▸ **AIM OF THE TASK**: Copy out each line of the data below in which "Gegen" appears.

== TASK MATERIAL ==

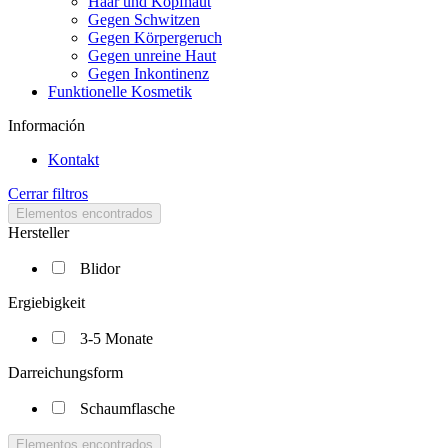
Haar und Kopfhaut
Gegen Schwitzen
Gegen Körpergeruch
Gegen unreine Haut
Gegen Inkontinenz
Funktionelle Kosmetik
Información
Kontakt
Cerrar filtros
Elementos encontrados
Hersteller
Blidor
Ergiebigkeit
3-5 Monate
Darreichungsform
Schaumflasche
Elementos encontrados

===

▸ **YOUR SOLUTION**:
Gegen Schwitzen
Gegen Körpergeruch
Gegen unreine Haut
Gegen Inkontinenz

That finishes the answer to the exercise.